SWEPCO Reports Copper Theft Could Place Safety and Reliability at Risk

  The market for scrap metal is driving a drastic increase in the theft of metal - especially aluminum and copper. AEP (American Electric Power) operating companies in Indiana, Michigan, Virginia and Kentucky report a rise in the theft of electrical equipment, and public fatalities have occurred this year in Kentucky, West Virginia and Virginia from copper theft. AEP reports that some thieves are even cutting into power lines and other equipment that is energized and serving customers. AEP Southwestern Electric Power Company (SWEPCO) is asking its customers to report to law enforcement officials any suspicious activity near a utility pole, transmission tower or substation.

According to Malcolm Smoak, vice president of Distribution Region Operations for SWEPCO, this kind of activity has the potential to place public safety at risk. “A complete wiring system helps provide a safer and more reliable source of electricity,” says Smoak. “An element of protection is lost when the design of the electric delivery system is altered in an attempt to get at the metal for resale to a salvage center,” said Smoak.

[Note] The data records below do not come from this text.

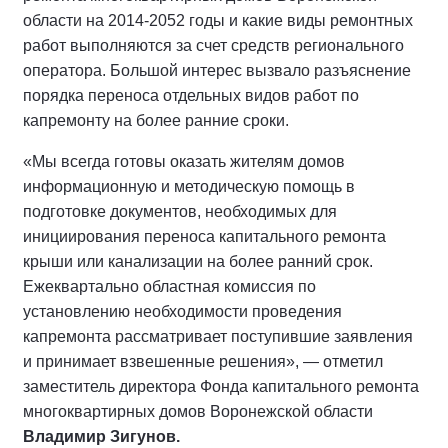
области на 2014-2052 годы и какие виды ремонтных
работ выполняются за счет средств регионального
оператора. Большой интерес вызвало разъяснение
порядка переноса отдельных видов работ по
капремонту на более ранние сроки.
«Мы всегда готовы оказать жителям домов
информационную и методическую помощь в
подготовке документов, необходимых для
инициирования переноса капитального ремонта
крыши или канализации на более ранний срок.
Ежеквартально областная комиссия по
установлению необходимости проведения
капремонта рассматривает поступившие заявления
и принимает взвешенные решения», — отметил
заместитель директора Фонда капитального ремонта
многоквартирных домов Воронежской области
Владимир Зигунов.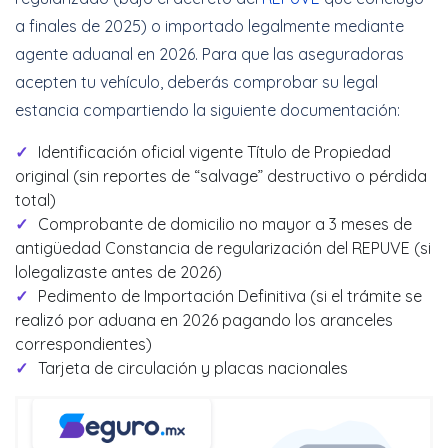
a finales de 2025) o importado legalmente mediante
agente aduanal en 2026. Para que las aseguradoras
acepten tu vehículo, deberás comprobar su legal
estancia compartiendo la siguiente documentación:
Identificación oficial vigente Título de Propiedad
original (sin reportes de “salvage” destructivo o pérdida
total)
Comprobante de domicilio no mayor a 3 meses de
antigüedad Constancia de regularización del REPUVE (si
lolegalizaste antes de 2026)
Pedimento de Importación Definitiva (si el trámite se
realizó por aduana en 2026 pagando los aranceles
correspondientes)
Tarjeta de circulación y placas nacionales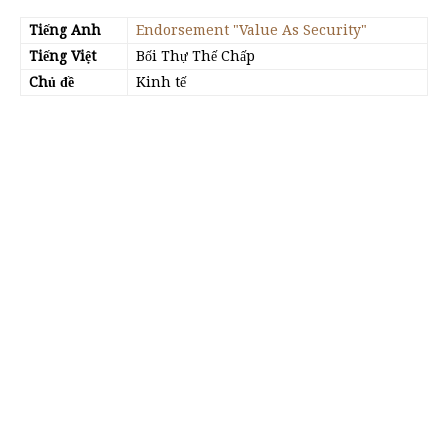
Tiếng Anh
Endorsement "Value As Security"
Tiếng Việt
Bối Thự Thế Chấp
Chủ đề
Kinh tế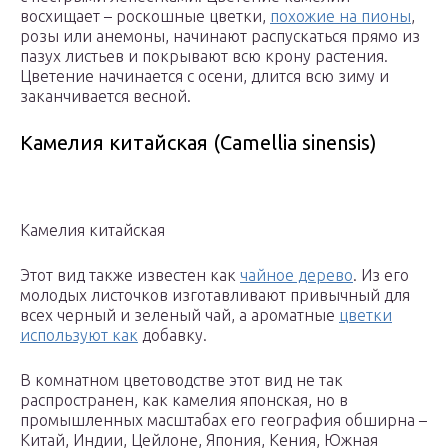
восхищает – роскошные цветки,
похожие на пионы
,
розы или анемоны, начинают распускаться прямо из
пазух листьев и покрывают всю крону растения.
Цветение начинается с осени, длится всю зиму и
заканчивается весной.
Камелия китайская (Camellia sinensis)
Камелия китайская
Этот вид также известен как
чайное дерево
. Из его
молодых листочков изготавливают привычный для
всех черный и зеленый чай, а ароматные
цветки
используют как
добавку.
В комнатном цветоводстве этот вид не так
распространен, как камелия японская, но в
промышленных масштабах его география обширна –
Китай, Индии, Цейлоне, Япония, Кения, Южная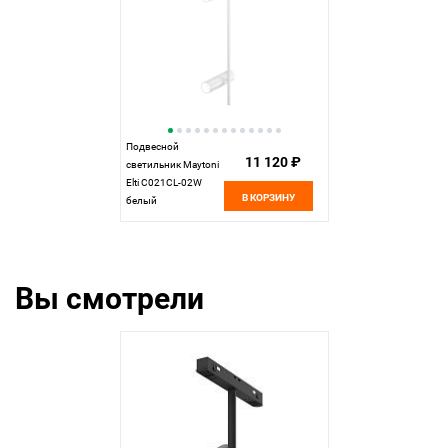
Подвесной
11 120 ₽
светильник Maytoni
Elti C021CL-02W
В КОРЗИНУ
белый
Вы смотрели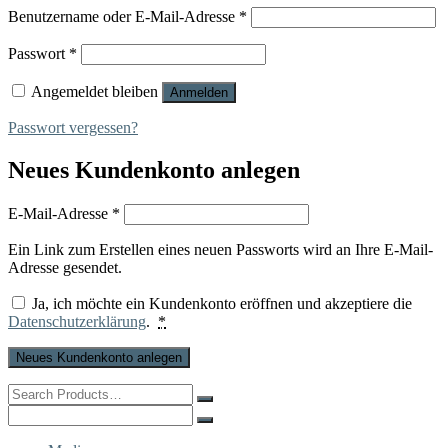
Erforderlich
Benutzername oder E-Mail-Adresse
*
Erforderlich
Passwort
*
Angemeldet bleiben
Anmelden
Passwort vergessen?
Neues Kundenkonto anlegen
Erforderlich
E-Mail-Adresse
*
Ein Link zum Erstellen eines neuen Passworts wird an Ihre E-Mail-
Adresse gesendet.
Ja, ich möchte ein Kundenkonto eröffnen und akzeptiere die
Datenschutzerklärung
.
*
Neues Kundenkonto anlegen
Search
for:
Search
for: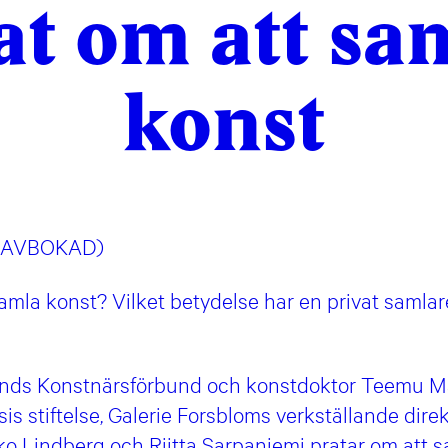
at om att sa
konst
7 (AVBOKAD)
samla konst? Vilket betydelse har en privat samlare
ands Konstnärsförbund och konstdoktor Teemu Mä
sis stiftelse, Galerie Forsbloms verkställande dir
o Lindberg och Riitta Sarpaniemi pratar om att 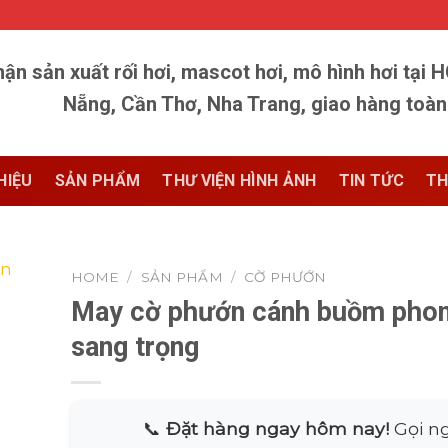
ận sản xuất rối hơi, mascot hơi, mô hình hơi tại 
Nẵng, Cần Thơ, Nha Trang, giao hàng toà
HIỆU
SẢN PHẨM
THƯ VIỆN HÌNH ẢNH
TIN TỨC
TH
HOME
/
SẢN PHẨM
/
CỜ PHƯỚN
May cờ phướn cánh buồm pho
sang trọng
📞
Đặt hàng ngay hôm nay!
Gọi ng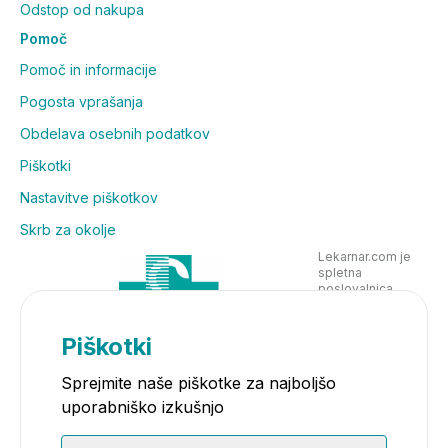
Odstop od nakupa
Pomoč
Pomoč in informacije
Pogosta vprašanja
Obdelava osebnih podatkov
Piškotki
Nastavitve piškotkov
Skrb za okolje
Lekarnar.com je
spletna
poslovalnica
Lekarne Nove
Poljane in posluje
v skladu z
Piškotki
zakonodajo
Sprejmite naše piškotke za najboljšo
uporabniško izkušnjo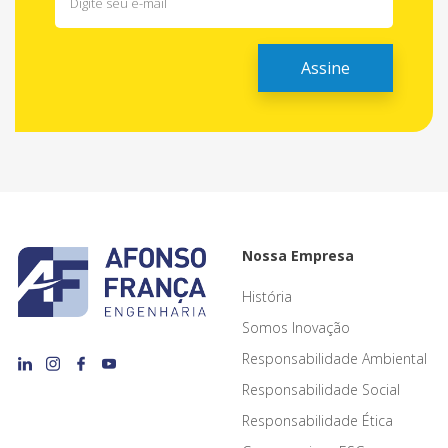
Nossa Empresa
História
Somos Inovação
Responsabilidade Ambiental
Responsabilidade Social
Responsabilidade Ética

Smoak emphasizes that if a would-be thief happened to survive contact with an energized cable or device, that person could leave behind a dangerous condition for an innocent passerby. “Connections can be loosened, or energized equipment could be exposed, jeopardizing public safety,” says Smoak.

Many times someone who contacts energized electrical equipment does not survive.

A British Columbia man was electrocuted May 30 when he cut through a high voltage line apparently trying to steal copper wire at a substation. Workers investigating the resulting power outage found the dead man’s body in a normally locked underground junction box. Three people were electrocuted in Kentucky as a result of attempted theft.

While most thieves do their best to avoid detection, some are getting bolder, deliberately posing as utility or construction workers. “Only trained personnel should be in close proximity to power lines or substation equipment,” said Smoak. “It takes years of experience and the need for specialized equipment to work safely in this environment.”

Smoak also noted that when people decide to cut into electrical equipment to scavenge metal, they steal from everyone in the community. Customers could experience interruptions in electric service as a result of a theft of power cables. Another consequence is the potential for damage to sensitive electronic equipment commonly used in homes and businesses such as computers, televisions, air conditioners, and other devices that have electronic equipment.

SWEPCO also reminds customers that the use of surge protection devices on sensitive electronic equipment is a good precaution even when the theft of equipment is not a consideration. Use of an arc fault circuit interrupter (ACFI) or a ground fault circuit interrupter (GFCI) should be used wherever possible. It’s also a good idea to make sure the grounding system in your home is in good condition. Electrical grounding ensures that if there is ever a short circuit on a piece of electrical equipment, current will flow through the ground system and trip a breaker or blow a fuse. SWEPCO recommends contacting a licensed electrician in your area if there are any concerns about the grounding system in your home.

SWEPCO is headquartered in Shreveport, and its 1,546 employees serve more than 454,000 customers in western Arkansas, northwestern Louisiana, and eastern Texas.

SWEPCO is an operating company unit of American Electric Power (AEP), one of the largest electric utilities in the United States, delivering electricity to more than 5 million customers in 11 states. AEP ranks among the nation’s largest generators of electricity, owning nearly 36,000 megawatts of generating capacity in the U.S. AEP also owns the nation’s largest electricity transmission system, a nearly 39,000-mile network that includes more 765 kilovolt extra-high voltage transmission lines than all other U.S. transmission systems combined. AEP’s utility units operate as AEP Ohio, AEP Texas, Appalachian Power (in Virginia and West Virginia), AEP Appalachian Power (in Tennessee), Indiana Michigan Power, Kentucky Power, Public Service Company of Oklahoma, and Southwestern Electric Power Company (in Arkansas, Louisiana and east Texas). American Electric Power, based in Columbus, Ohio, is celebrating its 100th anniversary in 2006.